Juan Carlos López 48:34
I really like your question, I haven't given that much thought until now, until you framed it like that. The work that I do as a soil microbiologist is on mycorrhizae, and mycorrhizae are what we call the good fungi, the ones that help the trees grow, they form a symbiosis in the roots of the trees and are able to capture nutrients and other things that the tree could not capture itself. The tree has to give up something to the fungi so that the fungi grows, so it gives out carbon, which is very precious, because that's what you get from photosynthesis, but it gives it to the fungi and this is a very intimate relationship between plants and these fungi and there are many nuances in there. We have learned that, there are chemical cues that go from one tree to the other via the mycorrhizae.
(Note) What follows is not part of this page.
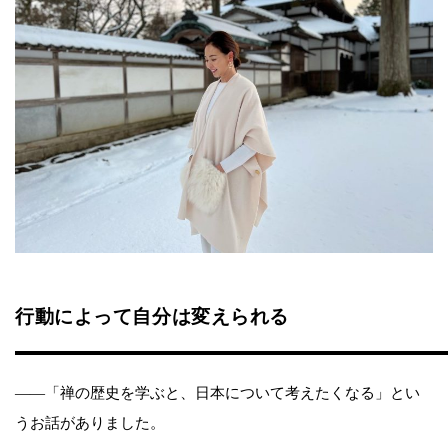
行動によって自分は変えられる
——「禅の歴史を学ぶと、日本について考えたくなる」とい
うお話がありました。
If you put that in the in the frame of finding people who are willing to make things better, and if you cannot do something yourself, find someone else on your network or some other way of doing it. Mycorrhizae are important for the ecosystem to function, as are all other organisms, everyone has their own value. We all need each other, with the good and the bad.
Jessica Riddell 1:02:05
I think that there's such an amazing pedagogical philosophy embedded in just what you spoke about for the last 45 minutes. I was so struck by is the deep critical empathy of occupying different spaces, and being an outsider and an insider in your journey and in your travels and the way in which that has deepened your appreciation of what the fundamental values are of your work. But also one of the fundamental values is the unlearning and relearning that is iterative, that it is ongoing. So I just want to thank you so much for your work and your thinking and your reflection. I know this is not going to be our last conversation about it. I'm going to follow up with you about the ecosystem of resilience, and more about the fungi and the ways in which we can understand your role as a life giving carbon giving tree to an ecosystem, both in your research in your classrooms, in your educational leadership and of just your incredible modeling of citizenship in this world. So I really, really appreciate it. I've learned so much from you and I look forward to our future conversations.
Juan Carlos López 1:04:33
Thank you very much. It's been a pleasure talking with you. I really liked the questions you asked.